KEYWORDS: Fibrin glue, platelet-rich fibrin, urethrocutaneous fistula
INTRODUCTION
One in every 200–300 male newborns is affected with hypospadias, the most prevalent congenital penile deformity.[1] As the most prevalent consequence following hypospadias repair, the incidence of urethrocutaneous fistula (UCF) ranges from 4% to 20%.[2] Complications, including fistulas, are more common when hypospadias is severe.[3] An impairment of the local healing process may be associated with this complication.
Recurrence of UCF also shows a high incidence rate, and many causes can explain this complication as surgical site infection, urethral obstruction or stenosis, poor vascularity, rough surgical techniques, complexity, and lack of surgical experience.[4] There are roles in the repair of UCF to prevent a recurrence, excluding distal stenosis before surgery, doing urethroplasty with healthy, well-vascularized tissue, applying a good covering layer, avoiding ischemia, and rough surgical techniques.[5] Although hypospadias surgery has improved, recurrent UCF continues to be a challenge. Bladder mucosa, fascia lata, tunica vaginalis, and local penile subcutaneous tissue have been used to prevent the recurrence of UCFs.[6,7,8,9]
It has recently been reported that the use of fibrin glue as an extralayer over the urethroplasty has been related to a considerable reduction in fistula rates.[10,11,12] Dohan et al. developed the use of platelet-rich fibrin (PRF).[13] PRF is a fibrin matrix polymerized in a tetramolecular structure containing many leukocytes, cytokines, and platelets.[14,15] Blood components that are beneficial to healing and immunity are concentrated on one fibrin membrane in the form of an immune and platelet concentrate. Tissue healing may be accelerated using it in surgeries involving the mouth, maxillofacial region, and plastic surgery.[16,17] Recently, there has been information on PRF usage in UCF repair.[18] Due to the lack of evidence supporting PRF usage in UCF repair, we conducted this study to evaluate the efficacy of PRF in patients with UCF.
MATERIALS AND METHODS
The present manuscript was prepared in concordance with the recommendations of the CONSORT Statement.[19] The study’s protocol was approved and registered by the Research Ethics Committee of Cairo University Teaching Hospitals (code: MS 429-2021). Parents of eligible patients signed written informed consent before study enrollment.
Study design and patients
We conducted a randomized controlled study that enrolled patients with UCF secondarily hypospadias repair from the period between February 2021 and February 2022. Patients were included if they had a documented UCF after undergoing urethroplasty for hypospadias repair. We excluded patients with a history of repeated hypospadias repair, patients with urethral stenosis or obstruction, and patients with no follow-up data. Eligible patients were randomized in a 1:1 ratio using computer-based randomization software to undergo either local dartos or PRF as a first coverage layer over repair.

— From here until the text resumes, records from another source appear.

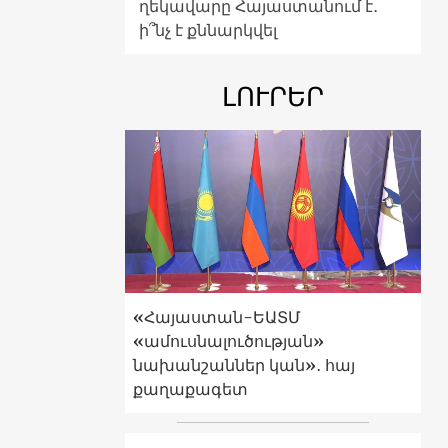
ղեկավարը Հայաստանում է․
ի՞նչ է քննարկվել
ԼՈՒՐԵՐ
«Հայաստան-ԵԱՏՄ
«ամուսնալուծության»
նախանշաններ կան»․ հայ
քաղաքագետ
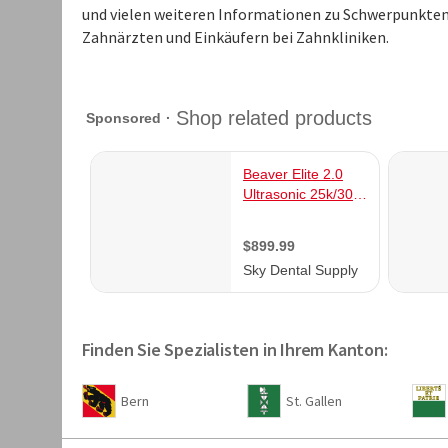
und vielen weiteren Informationen zu Schwerpunkten
Zahnärzten und Einkäufern bei Zahnkliniken.
Finden Sie Spezialisten in Ihrem Kanton:
Bern
St. Gallen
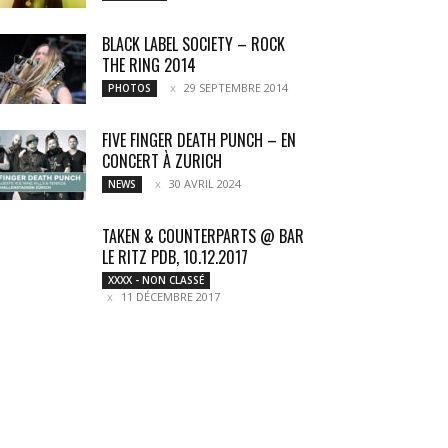
BLACK LABEL SOCIETY – ROCK
THE RING 2014
29 SEPTEMBRE 2014
PHOTOS
FIVE FINGER DEATH PUNCH – EN
CONCERT À ZURICH
30 AVRIL 2024
NEWS
TAKEN & COUNTERPARTS @ BAR
LE RITZ PDB, 10.12.2017
XXXX - NON CLASSÉ
11 DÉCEMBRE 2017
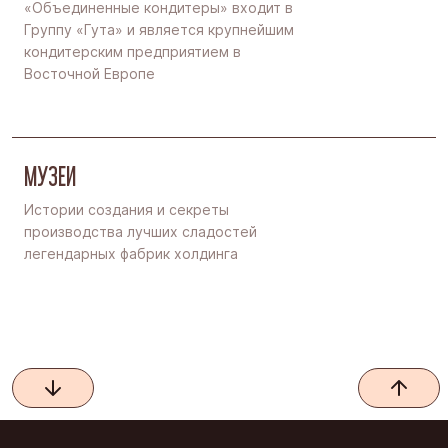
«Объединенные кондитеры» входит в
Группу «Гута» и является крупнейшим
кондитерским предприятием в
Восточной Европе
МУЗЕИ
Истории создания и секреты
производства лучших сладостей
легендарных фабрик холдинга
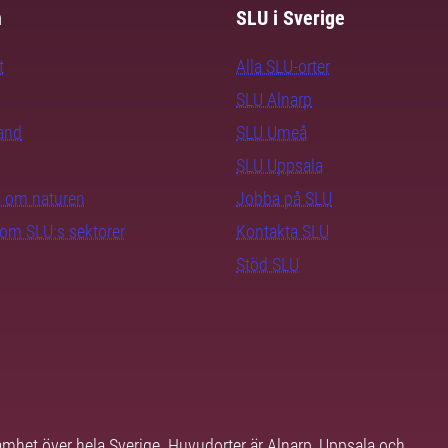
m
SLU i Sverige
t
Alla SLU-orter
SLU Alnarp
rand
SLU Umeå
SLU Uppsala
ra om naturen
Jobba på SLU
nom SLU:s sektorer
Kontakta SLU
Stöd SLU
samhet över hela Sverige. Huvudorter är Alnarp, Uppsala och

Data collection and study procedures
Perioperatively, all patients were assessed for demographic characteristics, urethroplasty technique and type of suture, layers of urethroplasty, fistula characteristics, presence of residual chordee, history of circumcision, presence of meatal opening stenosis, catheter characteristics, and postoperative complications, and presence of fistula, infection, and chordee 3 months postoperatively.

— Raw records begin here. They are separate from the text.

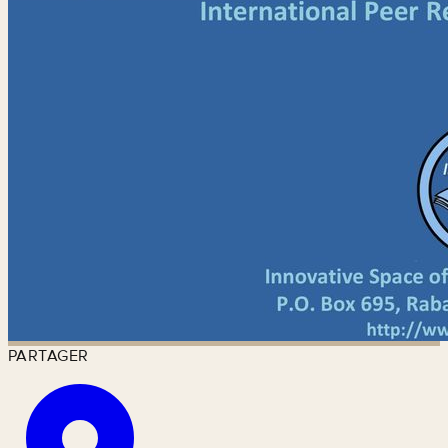
PARTAGER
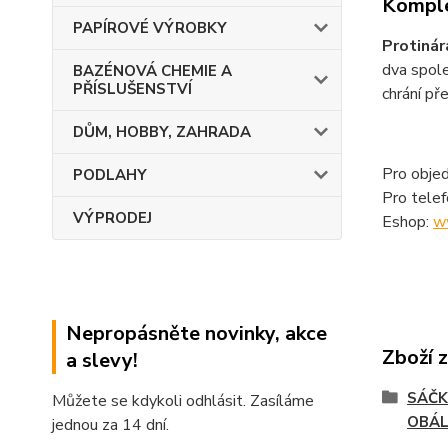
Komple
PAPÍROVÉ VÝROBKY
Protiná
dva spole
BAZÉNOVÁ CHEMIE A
PŘÍSLUŠENSTVÍ
chrání p
DŮM, HOBBY, ZAHRADA
Pro objed
PODLAHY
Pro tele
VÝPRODEJ
Eshop:
w
Nepropásněte novinky, akce
Zboží 
a slevy!
SÁČK
Můžete se kdykoli odhlásit. Zasíláme
OBÁ
jednou za 14 dní.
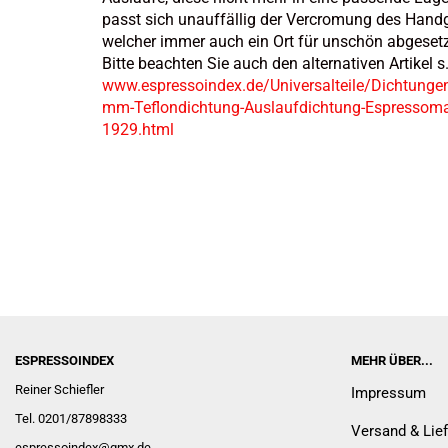
passt sich unauffällig der Vercromung des Handg
welcher immer auch ein Ort für unschön abgesetzt
Bitte beachten Sie auch den alternativen Artikel s
www.espressoindex.de/Universalteile/Dichtungen
mm-Teflondichtung-Auslaufdichtung-Espressomasc
1929.html
ESPRESSOINDEX
MEHR ÜBER...
Reiner Schiefler
Impressum
Tel. 0201/87898333
Versand & Lie
espressoindex
@gmx.de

All patients underwent UCF repair under general anesthesia, the fistula was exposed by the circumferential skin incision around it, then the unhealthy devascularized edges of the fistula were discarded, and subsequent repair of the fistula using Vicryl 6-0 sutures over 6 French urinary catheters was done.

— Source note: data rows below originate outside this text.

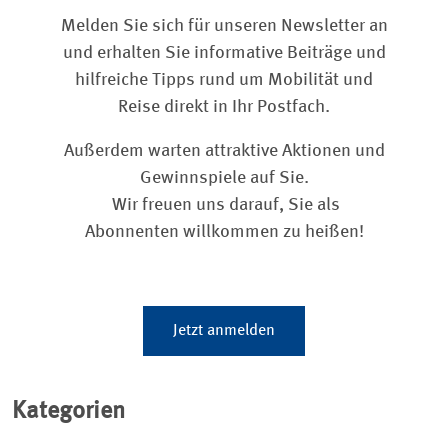
Melden Sie sich für unseren Newsletter an
und erhalten Sie informative Beiträge und
hilfreiche Tipps rund um Mobilität und
Reise direkt in Ihr Postfach.
Außerdem warten attraktive Aktionen und
Gewinnspiele auf Sie.
Wir freuen uns darauf, Sie als
Abonnenten willkommen zu heißen!
Jetzt anmelden
Kategorien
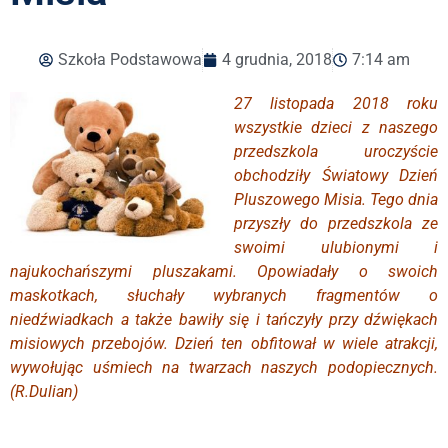
Szkoła Podstawowa
4 grudnia, 2018
7:14 am
27 listopada 2018 roku
wszystkie dzieci z naszego
przedszkola uroczyście
obchodziły Światowy Dzień
Pluszowego Misia. Tego dnia
przyszły do przedszkola ze
swoimi ulubionymi i
najukochańszymi pluszakami. Opowiadały o swoich
maskotkach, słuchały wybranych fragmentów o
niedźwiadkach a także bawiły się i tańczyły przy dźwiękach
misiowych przebojów. Dzień ten obfitował w wiele atrakcji,
wywołując uśmiech na twarzach naszych podopiecznych.
(R.Dulian)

In the control group, the local dartos flap was acquired from the ventral penile surface by widening the skin incision around the fistula and dissecting the flap from the dartos layer surrounding the fistula, the pedicled flap is then used to cover the repair and fixed using Vicryl 6-0 suture.
The study PRF group used the same technique using the PRF membrane as a first layer. The PRF was prepared by withdrawing 5 ml of venous blood and transferring it to a sterilized plastic tube with no additives. The tube was placed in the centrifuge at a speed of 3500 rpm for 20 min. Then, the membrane separation from the other two layers was done, and the PRF membrane was placed in normal saline [Figure 1].
Figure 1.

The tube after centrifuging the blood sample containing the layers of platelet-rich fibrin preparation
For PRF final preparation, it was separated from other attached layers and placer over a piece of gauzed then squeezed gently to obtain the flat layer that could be fixed over the repair [Figure 2].
Figure 2.

The platelet-rich fibrin layer after separation from other layers
The final step was to fix the layer over the repair which was achieved by overlying the PRF extract directly over the repair and fixation in the four corners by Vicryl 6-0 sutures was applied [Figure 3].
Figure 3.

The platelet-rich fibrin covering the fistula repair
In both groups, the skin then closed directly over the coverage layer and the urinary catheter was kept in place.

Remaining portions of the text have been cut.